0

Does anyone used any optimization models on fitted sklearn models?

What I'd like to do is fit model based on train data and using this model try to find the best combination of parameters for which model would predict the biggest value.

Some example, simplified code:

import pandas as pd

df = pd.DataFrame({
    'temperature': [10, 15, 30, 20, 25, 30],
    'working_hours': [10, 12, 12, 10, 30, 15],
    'sales': [4, 7, 6, 7.3, 10, 8]
})

from sklearn.ensemble import RandomForestRegressor
model = RandomForestRegressor()
X = df.drop(['sales'], axis=1)
y = df['sales']
model.fit(X, y);

Our baseline is a simple loop and predict all combination of variables:

results = pd.DataFrame(columns=['temperature', 'working_hours', 'sales_predicted'])
import numpy as np
for temp in np.arange(1,100.01,1):
    for work_hours in np.arange(1,60.01,1):
        results = pd.concat([
            results, 
            pd.DataFrame({
                'temperature': temp, 
                'working_hours': work_hours, 
                'sales_predicted': model.predict(np.array([temp, work_hours]).reshape(1,-1))
            }
            )
        ]
        )

print(results.sort_values(by='sales_predicted', ascending=False))

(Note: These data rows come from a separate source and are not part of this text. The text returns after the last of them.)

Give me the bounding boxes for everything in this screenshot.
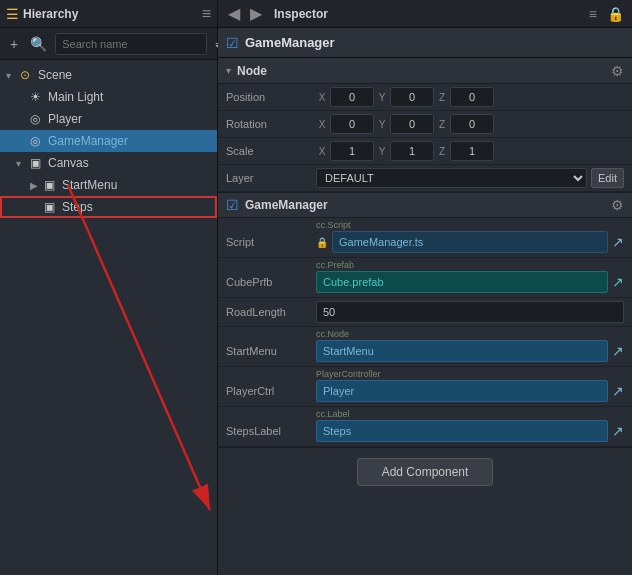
rotation-z-label: Z [436, 119, 448, 130]
player-label: Player [48, 112, 82, 126]
rotation-fields: X Y Z [316, 114, 624, 134]
hierarchy-toolbar: + 🔍 ⇌ ↻ [0, 28, 217, 60]
tree-item-steps[interactable]: ▣ Steps [0, 196, 217, 218]
node-section-header[interactable]: ▾ Node ⚙ [218, 58, 632, 84]
rotation-label: Rotation [226, 118, 316, 130]
position-z-label: Z [436, 92, 448, 103]
rotation-row: Rotation X Y Z [218, 111, 632, 138]
gm-section-gear-icon[interactable]: ⚙ [611, 197, 624, 213]
gamemanager-label: GameManager [48, 134, 128, 148]
scale-y-label: Y [376, 146, 388, 157]
scene-icon: ⊙ [20, 68, 36, 82]
add-component-bar: Add Component [218, 447, 632, 496]
hierarchy-panel: ☰ Hierarchy ≡ + 🔍 ⇌ ↻ ▾ ⊙ Scene ☀ Main L… [0, 0, 218, 575]
gamemanager-icon: ◎ [30, 134, 46, 148]
search-input[interactable] [55, 33, 207, 55]
gm-enabled-checkbox[interactable]: ☑ [226, 197, 239, 213]
scale-x-input[interactable] [330, 141, 374, 161]
mainlight-icon: ☀ [30, 90, 46, 104]
inspector-header: ◀ ▶ Inspector ≡ 🔒 [218, 0, 632, 28]
inspector-forward-button[interactable]: ▶ [248, 4, 264, 23]
stepslabel-link-icon[interactable]: ↗ [612, 423, 624, 439]
add-node-button[interactable]: + [6, 34, 22, 54]
scale-x-label: X [316, 146, 328, 157]
cubeprefab-link-icon[interactable]: ↗ [612, 274, 624, 290]
scene-arrow: ▾ [6, 70, 20, 81]
startmenu-label: StartMenu [226, 345, 316, 357]
rotation-y-input[interactable] [390, 114, 434, 134]
script-input[interactable] [332, 231, 608, 253]
inspector-lock-icon[interactable]: 🔒 [607, 6, 624, 22]
gm-section-title: GameManager [245, 198, 328, 212]
startmenu-label: StartMenu [62, 178, 117, 192]
scale-z-label: Z [436, 146, 448, 157]
layer-select[interactable]: DEFAULT [316, 168, 587, 188]
hierarchy-icon: ☰ [6, 6, 19, 22]
script-link-icon[interactable]: ↗ [612, 234, 624, 250]
position-z-input[interactable] [450, 87, 494, 107]
inspector-content: ☑ GameManager ▾ Node ⚙ Position X Y Z [218, 28, 632, 575]
layer-edit-button[interactable]: Edit [591, 168, 624, 188]
scene-tree: ▾ ⊙ Scene ☀ Main Light ◎ Player ◎ GameMa… [0, 60, 217, 575]
position-x-input[interactable] [330, 87, 374, 107]
script-label: Script [226, 236, 316, 248]
startmenu-field-inner: StartMenu ↗ [226, 340, 624, 362]
script-row: cc.Script Script 🔒 ↗ [218, 218, 632, 258]
playerctrl-link-icon[interactable]: ↗ [612, 383, 624, 399]
startmenu-link-icon[interactable]: ↗ [612, 343, 624, 359]
roadlength-row: RoadLength [218, 298, 632, 327]
rotation-z-input[interactable] [450, 114, 494, 134]
inspector-panel: ◀ ▶ Inspector ≡ 🔒 ☑ GameManager ▾ Node ⚙… [218, 0, 632, 575]
stepslabel-input[interactable] [316, 420, 608, 442]
scale-row: Scale X Y Z [218, 138, 632, 165]
tree-item-canvas[interactable]: ▾ ▣ Canvas [0, 152, 217, 174]
scale-fields: X Y Z [316, 141, 624, 161]
script-cc-type: cc.Script [226, 220, 624, 230]
scale-y-input[interactable] [390, 141, 434, 161]
playerctrl-cc-type: PlayerController [226, 369, 624, 379]
tree-item-startmenu[interactable]: ▶ ▣ StartMenu [0, 174, 217, 196]
scale-z-input[interactable] [450, 141, 494, 161]
position-y-label: Y [376, 92, 388, 103]
scale-label: Scale [226, 145, 316, 157]
tree-item-scene[interactable]: ▾ ⊙ Scene [0, 64, 217, 86]
playerctrl-label: PlayerCtrl [226, 385, 316, 397]
hierarchy-menu-icon[interactable]: ≡ [202, 5, 211, 23]
steps-label: Steps [62, 200, 93, 214]
tree-item-player[interactable]: ◎ Player [0, 108, 217, 130]
cubeprefab-input[interactable] [316, 271, 608, 293]
startmenu-cc-type: cc.Node [226, 329, 624, 339]
cubeprefab-cc-type: cc.Prefab [226, 260, 624, 270]
rotation-y-label: Y [376, 119, 388, 130]
player-icon: ◎ [30, 112, 46, 126]
inspector-menu-icon[interactable]: ≡ [589, 6, 597, 22]
node-enabled-checkbox[interactable]: ☑ [226, 35, 239, 51]
hierarchy-title: Hierarchy [23, 7, 78, 21]
playerctrl-field-inner: PlayerCtrl ↗ [226, 380, 624, 402]
playerctrl-input[interactable] [316, 380, 608, 402]
stepslabel-label: StepsLabel [226, 425, 316, 437]
rotation-x-input[interactable] [330, 114, 374, 134]
tree-item-gamemanager[interactable]: ◎ GameManager [0, 130, 217, 152]
inspector-back-button[interactable]: ◀ [226, 4, 242, 23]
script-field-inner: Script 🔒 ↗ [226, 231, 624, 253]
position-x-label: X [316, 92, 328, 103]
cubeprefab-label: CubePrfb [226, 276, 316, 288]
node-name-bar: ☑ GameManager [218, 28, 632, 58]
node-section-gear-icon[interactable]: ⚙ [611, 63, 624, 79]
position-y-input[interactable] [390, 87, 434, 107]
canvas-label: Canvas [48, 156, 89, 170]
node-name-label: GameManager [245, 35, 335, 50]
gamemanager-section-header[interactable]: ☑ GameManager ⚙ [218, 192, 632, 218]
inspector-title: Inspector [274, 7, 328, 21]
roadlength-label: RoadLength [226, 306, 316, 318]
search-toggle-button[interactable]: 🔍 [26, 34, 51, 54]
cubeprefab-row: cc.Prefab CubePrfb ↗ [218, 258, 632, 298]
tree-item-mainlight[interactable]: ☀ Main Light [0, 86, 217, 108]
add-component-button[interactable]: Add Component [357, 458, 494, 486]
roadlength-input[interactable] [316, 301, 624, 323]
position-label: Position [226, 91, 316, 103]
position-row: Position X Y Z [218, 84, 632, 111]
startmenu-arrow: ▶ [30, 180, 44, 191]
startmenu-input[interactable] [316, 340, 608, 362]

Using that way it's difficult or impossible to: * do it fast (brute method) * implement constraint concerning two or more variables dependency

We tried PuLP library and PyOmo library, but both doesn't allow to put model.predict function as an objective function returning error:

TypeError: float() argument must be a string or a number, not 'LpVariable'

Do anyone have any idea how we can get rid off loop and use some other stuff?

michlimes
  • 11
  • 1
  • 3
  • The keywords are black-box optimization or gradient-free optimization. There is too much to say and it's not really something for stackoverflow. All your candidates are not suited for this as all their assumptions are wrong (random examples; not mapped to those candidates: differentiable, continuous, convex). In black-box opt there are lots of approaches, bayesian, surrogate losses and all that stuff... but to be honest: in you use-case grid-search, random-search or some bandit-based random-search is very competitive. Hyperparameter-tuning would be one more keyword to google. – sascha Nov 22 '19 at 21:59
  • Above focuses on the "vs. brute-force" question. If all you want is constraint-based filtering of your grid-search (loops), this is either easy to filter out (for simple things) in the loop or you might go for sat-solving / constraint-programming techniques, where at least the former has lots of theory in terms of uniform solution-sampling. But this rapidly goes towards research stuff. – sascha Nov 22 '19 at 22:02
  • Did you find any solutions? I have the same problem – Saeed Nov 02 '21 at 19:41

1 Answers1

0

When people talk about optimizing fitted sklearn models, they usually mean maximizing accuracy/performance metrics. So if you are trying to maximize your predicted value, you can definitely improve your code to achieve it more efficiently, like below.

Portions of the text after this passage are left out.